Soba is a Japanese noodle made from buckwheat flour. Compared to other types of noodles, soba is easy on the stomach and high in nutrition, making it a healthy Japanese meal.

Soba is delicious cold or hot and can be eaten a variety of ways. For zaru soba, the soba noodles are served on a bamboo slotted platter (zaru), and dipped into a chilled soup before eating. For kake soba, the soba noodles are served in a big bowl of hot soup. Soba soup is called tsuyu and usually made with bonito stock, soy sauce, and other Japanese condiments.

Buckwheat flour is used in many recipes like Italian pizzoccheri and French galette and so on. In Japan, it is used to make thinly cut soba noodles.

Iwate Prefecture is famous for wanko soba, a style of eating soba noodles unique to the area. A mouth-sized portion of hot soba noodles are placed in a small bowl (wanko). You slurp up the noodles – a usual way to eat soba in Japan – and once the bowl is emptied, another portion is immediately served, and keeps on being served until you’re full.

This style of eating soba noodles is said to come from the tradition of soba burumai, a way of serving soba noodles to a large group of guests so that everyone can enjoy delicious, freshly-cooked noodles. However, it’s also said to have originated over 400 years ago, when a feudal lord was so taken with the dish, he kept asking for refill after refill.

Whatever the true origin, wanko soba came about from the Iwate omotenashi spirit: a desire to serve guests the best meal possible, and let them eat to their hearts content.

Test Your Wanko Soba Limit

A scene of people eating wanko soba

Wanko soba is made with the same ingredients wherever you eat it, but how it is served and what it is served with depends on the region and restaurant.

In Morioka City, wanko soba is a lively and entertaining event, almost like a sport. The server keeps topping up your bowl, cheering and motivating you on with a rhythmic chant: “Hai jan jan! Hai don don!” The meal ends when you’ve reached your limit and put the lid on the bowl.

In Hanamaki City it’s a more refined affair. It’s here that the feudal lord was said to have had his meal. There’s no chanting, but still plenty of refilling.

Around 10 to 15 servings of wanko soba are equal to one bowl of hot kake soba. Wanko soba is usually served with a selection of toppings like chopped green onions, grated daikon radish and dried seaweed, to switch up the flavor.

There’s also a variety of side dishes like fresh sashimi, crispy tempura and soy-sauce simmered chicken mince.

All-You-Can-Eat Wanko Soba Contest

The cities of Morioka and Hanamaki each have their own annual wanko soba eating contests. People from all over Japan come to Iwate to take part and see who can eat the most bowls in the time allowed.

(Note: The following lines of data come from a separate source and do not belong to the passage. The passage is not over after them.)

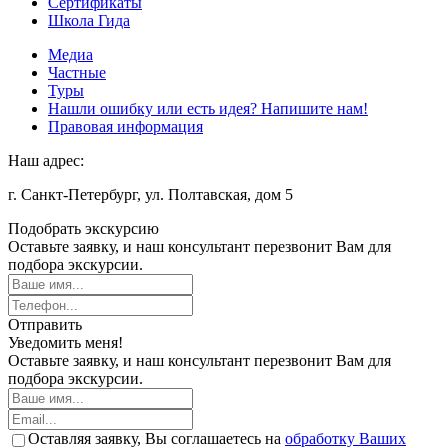
Сертификаты
Школа Гида
Медиа
Частные
Туры
Нашли ошибку или есть идея? Напишите нам!
Правовая информация
Наш адрес:
г. Санкт-Петербург, ул. Полтавская, дом 5
Подобрать экскурсию
Оставьте заявку, и наш консультант перезвонит Вам для
подбора экскурсии.
Отправить
Уведомить меня!
Оставьте заявку, и наш консультант перезвонит Вам для
подбора экскурсии.
Оставляя заявку, Вы соглашаетесь на
обработку Ваших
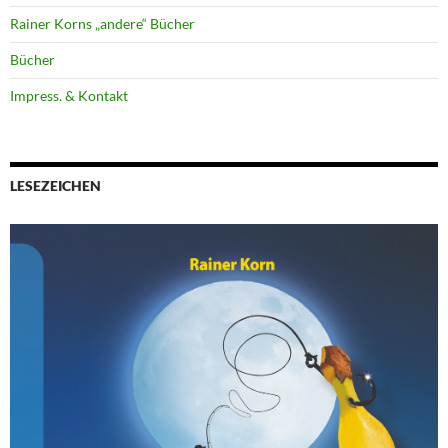
Rainer Korns „andere“ Bücher
Bücher
Impress. & Kontakt
LESEZEICHEN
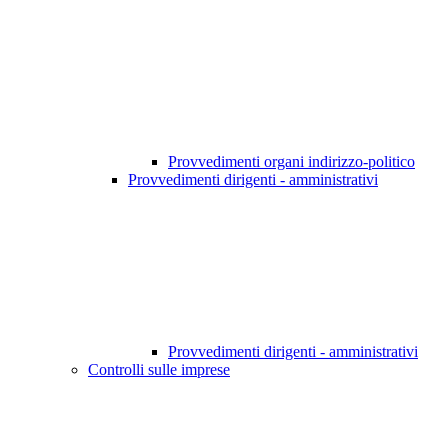
Provvedimenti organi indirizzo-politico
Provvedimenti dirigenti - amministrativi
Provvedimenti dirigenti - amministrativi
Controlli sulle imprese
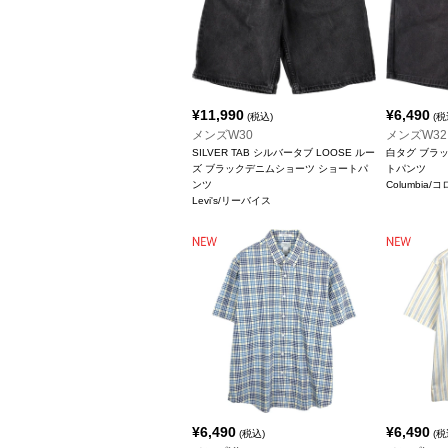
¥
11,990
¥
6,490
(税込)
(税
メンズW30
メンズW32
SILVER TAB シルバータブ LOOSE ルー
白タグ ブラ
ズ ブラックデニムショーツ ショートパ
トパンツ
ンツ
Columbia/
Levi's/リーバイス
¥
6,490
¥
6,490
(税込)
(税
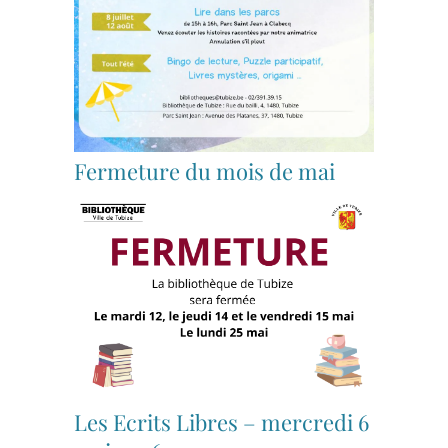
Fermeture du mois de mai
Les Ecrits Libres – mercredi 6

At the All Japan Wanko Soba Contest in Hanamaki, the winning contestant ate 258 bowls in 5 minutes, setting a new record in 2016. The contests are quite intense, making them as much fun to watch as they are to take part.

Wanko soba is a dish that can be enjoyed with family and with friends. Wanko soba restaurants are visited by people in Japan and from people all over the world. If you visited, how many bowls do you think you could eat?